When you run this fiddle in Firefox, you'll see:
checking
connected
Does not use TURN
This is because the example provides both a STUN and a TURN server. But when I modify the config to use TURN only with iceTransportPolicy: "relay", I see:
checking
connected
Uses TURN server: 10.252.73.50
Note that the turn server I use is behind a VPN, so it won't work for you, but feel free to modify the fiddle with your own server (just don't save it unless you want the info to become public!)
While I haven't tested with more than one turn server, as you can see the IP address shown matches the turn server configured, so it should be possible to tell which server is used using this approach.
// Turn server is on Mozilla's VPN.
var cfg = { iceTransportPolicy: "all", // set to "relay" to force TURN.
iceServers: [{ urls: "stun:stun.l.google.com:19302" },
{ urls: "turn:10.252.73.50",
username:"webrtc", credential:"firefox" }] };
var pc1 = new RTCPeerConnection(cfg), pc2 = new RTCPeerConnection(cfg);
pc1.onicecandidate = e => pc2.addIceCandidate(e.candidate);
pc2.onicecandidate = e => pc1.addIceCandidate(e.candidate);
pc2.oniceconnectionstatechange = () => log(pc2.iceConnectionState);
pc2.onaddstream = e => v2.srcObject = e.stream;
var findSelected = stats =>
[...stats.values()].find(s => s.type == "candidate-pair" && s.selected);
var start = () => navigator.mediaDevices.getUserMedia({ video: true })
.then(stream => pc1.addStream(v1.srcObject = stream))
.then(() => pc1.createOffer()).then(d => pc1.setLocalDescription(d))
.then(() => pc2.setRemoteDescription(pc1.localDescription))
.then(() => pc2.createAnswer()).then(d => pc2.setLocalDescription(d))
.then(() => pc1.setRemoteDescription(pc2.localDescription))
.then(() => waitUntil(() => pc1.getStats().then(s => findSelected(s))))
.then(() => pc1.getStats())
.then(stats => {
var candidate = stats.get(findSelected(stats).localCandidateId);
if (candidate.candidateType == "relayed") {
log("Uses TURN server: " + candidate.ipAddress);
} else {
log("Does not use TURN (uses " + candidate.candidateType + ").");
}
})
.catch(log);
var waitUntil = f => Promise.resolve(f())

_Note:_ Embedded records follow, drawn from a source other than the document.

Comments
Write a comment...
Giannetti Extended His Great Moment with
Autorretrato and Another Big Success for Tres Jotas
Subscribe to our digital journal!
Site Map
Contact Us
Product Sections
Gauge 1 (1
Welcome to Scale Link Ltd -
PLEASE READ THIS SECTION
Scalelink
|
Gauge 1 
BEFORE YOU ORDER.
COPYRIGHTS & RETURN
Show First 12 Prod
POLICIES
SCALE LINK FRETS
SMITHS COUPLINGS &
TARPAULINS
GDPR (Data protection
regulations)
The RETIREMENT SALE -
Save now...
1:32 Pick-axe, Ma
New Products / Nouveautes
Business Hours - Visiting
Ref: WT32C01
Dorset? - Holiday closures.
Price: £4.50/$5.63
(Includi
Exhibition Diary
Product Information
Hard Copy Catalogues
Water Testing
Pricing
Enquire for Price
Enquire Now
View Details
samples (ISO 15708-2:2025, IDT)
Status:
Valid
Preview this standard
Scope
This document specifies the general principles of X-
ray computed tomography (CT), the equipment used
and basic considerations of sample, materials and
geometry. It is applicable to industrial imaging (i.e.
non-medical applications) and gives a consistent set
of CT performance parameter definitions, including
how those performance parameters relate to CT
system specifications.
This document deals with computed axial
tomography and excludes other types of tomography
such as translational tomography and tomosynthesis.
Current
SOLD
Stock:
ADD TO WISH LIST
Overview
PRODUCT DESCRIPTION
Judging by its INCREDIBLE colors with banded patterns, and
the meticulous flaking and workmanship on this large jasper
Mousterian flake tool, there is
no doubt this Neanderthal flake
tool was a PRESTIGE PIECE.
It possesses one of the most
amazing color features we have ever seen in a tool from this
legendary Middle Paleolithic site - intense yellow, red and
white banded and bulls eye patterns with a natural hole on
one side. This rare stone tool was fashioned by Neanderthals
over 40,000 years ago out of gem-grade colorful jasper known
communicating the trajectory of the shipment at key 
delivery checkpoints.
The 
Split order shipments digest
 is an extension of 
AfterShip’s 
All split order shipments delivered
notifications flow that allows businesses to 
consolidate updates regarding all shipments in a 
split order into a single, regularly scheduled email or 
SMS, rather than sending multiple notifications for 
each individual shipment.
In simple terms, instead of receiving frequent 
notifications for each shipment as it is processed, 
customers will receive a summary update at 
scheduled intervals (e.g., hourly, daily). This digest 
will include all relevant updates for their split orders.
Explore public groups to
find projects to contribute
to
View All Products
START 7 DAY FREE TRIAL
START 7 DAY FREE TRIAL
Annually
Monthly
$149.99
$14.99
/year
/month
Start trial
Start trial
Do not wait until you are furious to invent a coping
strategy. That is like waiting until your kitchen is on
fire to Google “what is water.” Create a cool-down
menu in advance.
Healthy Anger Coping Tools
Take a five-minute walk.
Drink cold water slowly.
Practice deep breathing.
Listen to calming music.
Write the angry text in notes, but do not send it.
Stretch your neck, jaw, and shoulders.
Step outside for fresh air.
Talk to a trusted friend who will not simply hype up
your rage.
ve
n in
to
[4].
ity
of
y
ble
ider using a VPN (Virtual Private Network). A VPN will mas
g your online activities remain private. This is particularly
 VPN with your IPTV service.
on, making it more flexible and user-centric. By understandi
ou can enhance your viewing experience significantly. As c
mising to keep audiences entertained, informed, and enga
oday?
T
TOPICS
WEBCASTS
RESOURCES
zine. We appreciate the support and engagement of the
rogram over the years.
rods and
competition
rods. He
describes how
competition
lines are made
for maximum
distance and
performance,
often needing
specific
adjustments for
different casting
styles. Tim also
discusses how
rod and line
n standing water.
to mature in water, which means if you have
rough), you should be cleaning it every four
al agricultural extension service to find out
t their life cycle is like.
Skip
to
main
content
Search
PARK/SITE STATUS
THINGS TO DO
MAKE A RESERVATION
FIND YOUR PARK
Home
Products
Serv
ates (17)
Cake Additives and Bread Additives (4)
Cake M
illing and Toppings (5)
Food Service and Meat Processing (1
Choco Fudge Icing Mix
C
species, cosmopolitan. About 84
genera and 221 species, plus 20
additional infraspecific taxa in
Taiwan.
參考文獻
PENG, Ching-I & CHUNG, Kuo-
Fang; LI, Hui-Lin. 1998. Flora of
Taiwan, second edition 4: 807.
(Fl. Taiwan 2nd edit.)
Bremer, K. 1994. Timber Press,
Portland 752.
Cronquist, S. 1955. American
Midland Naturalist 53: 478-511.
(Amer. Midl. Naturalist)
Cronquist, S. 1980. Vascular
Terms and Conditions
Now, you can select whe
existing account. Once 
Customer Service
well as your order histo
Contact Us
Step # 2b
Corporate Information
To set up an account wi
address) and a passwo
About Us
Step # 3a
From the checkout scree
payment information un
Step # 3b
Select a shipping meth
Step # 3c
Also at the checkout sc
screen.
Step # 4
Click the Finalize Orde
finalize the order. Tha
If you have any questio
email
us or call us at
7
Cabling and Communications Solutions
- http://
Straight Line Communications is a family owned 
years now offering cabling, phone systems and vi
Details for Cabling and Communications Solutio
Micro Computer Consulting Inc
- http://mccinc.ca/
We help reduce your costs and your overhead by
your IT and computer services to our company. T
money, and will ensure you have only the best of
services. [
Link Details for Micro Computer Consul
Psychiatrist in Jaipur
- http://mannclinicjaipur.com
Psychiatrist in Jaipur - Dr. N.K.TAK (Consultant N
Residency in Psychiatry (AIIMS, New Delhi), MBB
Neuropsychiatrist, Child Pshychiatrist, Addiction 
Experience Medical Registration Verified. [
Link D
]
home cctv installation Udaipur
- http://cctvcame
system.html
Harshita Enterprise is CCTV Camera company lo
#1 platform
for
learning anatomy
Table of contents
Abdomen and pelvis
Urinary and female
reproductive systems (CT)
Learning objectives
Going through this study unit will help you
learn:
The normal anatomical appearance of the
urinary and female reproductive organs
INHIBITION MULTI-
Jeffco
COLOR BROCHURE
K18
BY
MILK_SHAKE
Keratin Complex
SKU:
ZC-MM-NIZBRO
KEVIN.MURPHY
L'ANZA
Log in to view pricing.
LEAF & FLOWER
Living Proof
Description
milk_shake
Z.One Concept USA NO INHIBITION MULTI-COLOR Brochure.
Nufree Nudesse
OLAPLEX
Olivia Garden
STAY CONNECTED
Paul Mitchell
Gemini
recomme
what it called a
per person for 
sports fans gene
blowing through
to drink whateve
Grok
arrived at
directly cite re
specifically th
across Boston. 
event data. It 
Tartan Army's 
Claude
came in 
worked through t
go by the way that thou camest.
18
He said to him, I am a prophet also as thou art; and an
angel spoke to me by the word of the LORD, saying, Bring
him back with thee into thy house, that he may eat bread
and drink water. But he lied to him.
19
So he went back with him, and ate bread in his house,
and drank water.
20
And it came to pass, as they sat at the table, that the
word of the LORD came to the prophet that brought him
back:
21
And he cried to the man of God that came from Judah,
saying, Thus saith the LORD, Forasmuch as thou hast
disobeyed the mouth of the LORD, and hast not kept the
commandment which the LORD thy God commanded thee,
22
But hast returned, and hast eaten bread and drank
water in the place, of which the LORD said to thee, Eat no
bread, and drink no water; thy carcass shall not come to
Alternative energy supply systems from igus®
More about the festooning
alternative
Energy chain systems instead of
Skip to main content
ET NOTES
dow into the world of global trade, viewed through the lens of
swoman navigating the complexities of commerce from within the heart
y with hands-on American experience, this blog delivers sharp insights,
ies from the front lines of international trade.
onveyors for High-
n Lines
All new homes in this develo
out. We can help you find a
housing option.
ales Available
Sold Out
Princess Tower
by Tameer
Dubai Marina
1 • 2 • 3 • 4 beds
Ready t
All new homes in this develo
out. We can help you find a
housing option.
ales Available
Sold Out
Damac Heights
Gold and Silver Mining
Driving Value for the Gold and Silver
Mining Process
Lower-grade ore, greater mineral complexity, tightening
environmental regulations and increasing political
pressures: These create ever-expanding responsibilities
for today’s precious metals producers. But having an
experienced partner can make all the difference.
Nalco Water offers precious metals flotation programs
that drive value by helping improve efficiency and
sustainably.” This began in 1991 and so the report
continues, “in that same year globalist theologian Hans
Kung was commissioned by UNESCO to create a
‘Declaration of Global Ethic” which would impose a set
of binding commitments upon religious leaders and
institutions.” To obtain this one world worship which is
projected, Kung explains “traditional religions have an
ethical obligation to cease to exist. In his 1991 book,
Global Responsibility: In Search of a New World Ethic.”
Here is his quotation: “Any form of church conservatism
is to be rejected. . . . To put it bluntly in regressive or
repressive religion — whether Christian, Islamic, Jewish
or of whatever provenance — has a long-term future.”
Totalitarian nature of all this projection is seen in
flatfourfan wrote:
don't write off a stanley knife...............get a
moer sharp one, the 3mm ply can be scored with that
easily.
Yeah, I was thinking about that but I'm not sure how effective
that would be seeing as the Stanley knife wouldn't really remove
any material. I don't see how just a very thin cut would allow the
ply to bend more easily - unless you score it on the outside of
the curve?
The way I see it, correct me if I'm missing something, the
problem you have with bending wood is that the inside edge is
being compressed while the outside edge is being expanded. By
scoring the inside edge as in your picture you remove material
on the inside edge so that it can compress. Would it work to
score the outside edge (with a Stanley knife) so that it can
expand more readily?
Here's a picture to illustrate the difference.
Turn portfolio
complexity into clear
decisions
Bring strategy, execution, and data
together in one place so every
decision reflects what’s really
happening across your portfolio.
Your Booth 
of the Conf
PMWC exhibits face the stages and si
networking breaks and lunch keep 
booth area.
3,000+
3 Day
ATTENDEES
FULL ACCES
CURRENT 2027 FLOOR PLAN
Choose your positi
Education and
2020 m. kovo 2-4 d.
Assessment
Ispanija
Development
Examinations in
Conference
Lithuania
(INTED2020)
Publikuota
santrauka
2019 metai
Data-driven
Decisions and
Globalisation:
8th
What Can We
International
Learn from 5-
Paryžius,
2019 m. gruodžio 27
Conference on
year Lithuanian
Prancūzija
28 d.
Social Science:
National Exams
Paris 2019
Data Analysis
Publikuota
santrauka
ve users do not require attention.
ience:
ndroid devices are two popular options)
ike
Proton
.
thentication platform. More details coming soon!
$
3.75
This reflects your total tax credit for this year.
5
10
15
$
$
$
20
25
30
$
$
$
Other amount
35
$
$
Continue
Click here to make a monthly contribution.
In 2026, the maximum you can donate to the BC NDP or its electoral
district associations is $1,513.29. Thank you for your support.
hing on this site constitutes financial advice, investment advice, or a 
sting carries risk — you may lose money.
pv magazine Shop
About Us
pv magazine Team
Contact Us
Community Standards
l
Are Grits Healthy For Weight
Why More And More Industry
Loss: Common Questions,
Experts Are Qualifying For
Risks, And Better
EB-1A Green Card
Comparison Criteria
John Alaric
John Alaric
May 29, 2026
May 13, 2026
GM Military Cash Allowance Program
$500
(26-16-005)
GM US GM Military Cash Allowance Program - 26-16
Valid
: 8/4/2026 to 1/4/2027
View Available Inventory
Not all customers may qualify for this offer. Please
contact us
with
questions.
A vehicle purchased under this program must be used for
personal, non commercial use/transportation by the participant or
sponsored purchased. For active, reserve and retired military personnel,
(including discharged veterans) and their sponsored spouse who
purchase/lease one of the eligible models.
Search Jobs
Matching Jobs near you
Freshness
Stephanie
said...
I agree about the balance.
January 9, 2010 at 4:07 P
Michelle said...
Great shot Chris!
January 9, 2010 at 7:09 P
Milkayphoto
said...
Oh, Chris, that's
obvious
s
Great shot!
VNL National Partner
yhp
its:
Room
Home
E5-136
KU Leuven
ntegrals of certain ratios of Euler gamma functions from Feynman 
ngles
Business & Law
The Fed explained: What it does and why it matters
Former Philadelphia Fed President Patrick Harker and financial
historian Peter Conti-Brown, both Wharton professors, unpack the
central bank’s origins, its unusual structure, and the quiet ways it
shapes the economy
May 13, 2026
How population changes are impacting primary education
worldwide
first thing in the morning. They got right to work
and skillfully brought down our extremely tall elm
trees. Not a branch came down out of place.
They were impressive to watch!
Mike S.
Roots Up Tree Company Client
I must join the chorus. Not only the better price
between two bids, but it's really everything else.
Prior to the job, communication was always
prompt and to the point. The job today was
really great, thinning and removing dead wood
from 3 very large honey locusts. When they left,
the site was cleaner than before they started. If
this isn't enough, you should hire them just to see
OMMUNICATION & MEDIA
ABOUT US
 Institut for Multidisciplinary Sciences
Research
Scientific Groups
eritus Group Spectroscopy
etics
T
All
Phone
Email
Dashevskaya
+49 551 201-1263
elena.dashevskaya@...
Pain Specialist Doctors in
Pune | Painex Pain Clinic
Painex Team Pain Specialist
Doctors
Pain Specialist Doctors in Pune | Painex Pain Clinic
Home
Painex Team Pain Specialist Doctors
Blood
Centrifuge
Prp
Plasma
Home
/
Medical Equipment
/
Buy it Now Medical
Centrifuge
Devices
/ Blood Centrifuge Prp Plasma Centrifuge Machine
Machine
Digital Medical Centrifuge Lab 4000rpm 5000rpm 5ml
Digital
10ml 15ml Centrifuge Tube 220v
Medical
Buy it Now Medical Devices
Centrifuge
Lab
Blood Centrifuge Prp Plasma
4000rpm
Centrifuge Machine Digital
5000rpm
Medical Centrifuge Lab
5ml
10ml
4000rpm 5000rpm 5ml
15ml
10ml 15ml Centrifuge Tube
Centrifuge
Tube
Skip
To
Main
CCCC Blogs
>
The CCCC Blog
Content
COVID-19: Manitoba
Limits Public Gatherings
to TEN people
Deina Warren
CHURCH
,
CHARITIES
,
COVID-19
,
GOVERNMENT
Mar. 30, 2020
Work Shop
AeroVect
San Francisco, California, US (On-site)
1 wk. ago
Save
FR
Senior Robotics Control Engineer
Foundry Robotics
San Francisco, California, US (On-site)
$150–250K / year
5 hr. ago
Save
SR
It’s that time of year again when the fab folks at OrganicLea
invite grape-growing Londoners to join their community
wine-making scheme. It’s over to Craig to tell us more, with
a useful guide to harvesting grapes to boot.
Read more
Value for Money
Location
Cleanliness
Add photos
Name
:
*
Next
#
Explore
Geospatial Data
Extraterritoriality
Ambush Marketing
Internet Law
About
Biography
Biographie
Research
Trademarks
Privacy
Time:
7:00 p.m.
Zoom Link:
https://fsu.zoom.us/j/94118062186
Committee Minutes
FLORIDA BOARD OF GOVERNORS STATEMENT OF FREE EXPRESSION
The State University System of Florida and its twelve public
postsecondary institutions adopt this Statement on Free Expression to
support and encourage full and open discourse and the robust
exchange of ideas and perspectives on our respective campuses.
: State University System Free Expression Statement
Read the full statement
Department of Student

.then(done => done || wait(200).then(() => waitUntil(f)));
var wait = ms => new Promise(resolve => setTimeout(resolve, ms));
var log = msg => div.innerHTML += msg +"<br>";
var failed = e => log(e +", line "+ e.lineNumber);
<video id="v1" width="108" height="81" autoplay></video>
<video id="v2" width="108" height="81" autoplay></video><br>
<button onclick="start()">Start!</button><br><div id="div"></div>
<script src="https://webrtc.github.io/adapter/adapter-latest.js"></script>
I wrote and tested the below piece of code, works in latest versions of both firefox and chrome, getConnectionDetails returns a promise which resolves to connection details:
function getConnectionDetails(peerConnection){
var connectionDetails = {}; // the final result object.
if(window.chrome){ // checking if chrome
var reqFields = [ 'googLocalAddress',
'googLocalCandidateType',
'googRemoteAddress',
'googRemoteCandidateType'
];
return new Promise(function(resolve, reject){
peerConnection.getStats(function(stats){
var filtered = stats.result().filter(function(e){return e.id.indexOf('Conn-audio')==0 && e.stat('googActiveConnection')=='true'})[0];
if(!filtered) return reject('Something is wrong...');
reqFields.forEach(function(e){connectionDetails[e.replace('goog', '')] = filtered.stat(e)});
resolve(connectionDetails);
});
});
}else{ // assuming it is firefox
return peerConnection.getStats(null).then(function(stats){
var selectedCandidatePair = stats[Object.keys(stats).filter(function(key){return stats[key].selected})[0]]
, localICE = stats[selectedCandidatePair.localCandidateId]
, remoteICE = stats[selectedCandidatePair.remoteCandidateId];
connectionDetails.LocalAddress = [localICE.ipAddress, localICE.portNumber].join(':');
connectionDetails.RemoteAddress = [remoteICE.ipAddress, remoteICE.portNumber].join(':');
connectionDetails.LocalCandidateType = localICE.candidateType;
connectionDetails.RemoteCandidateType = remoteICE.candidateType;
return connectionDetails;
});
}
}
I would like point out one thing, all these three methods fail in one scenario: two turn servers running from same machine on different ports, only reliable way I found was looking at the turn server logs.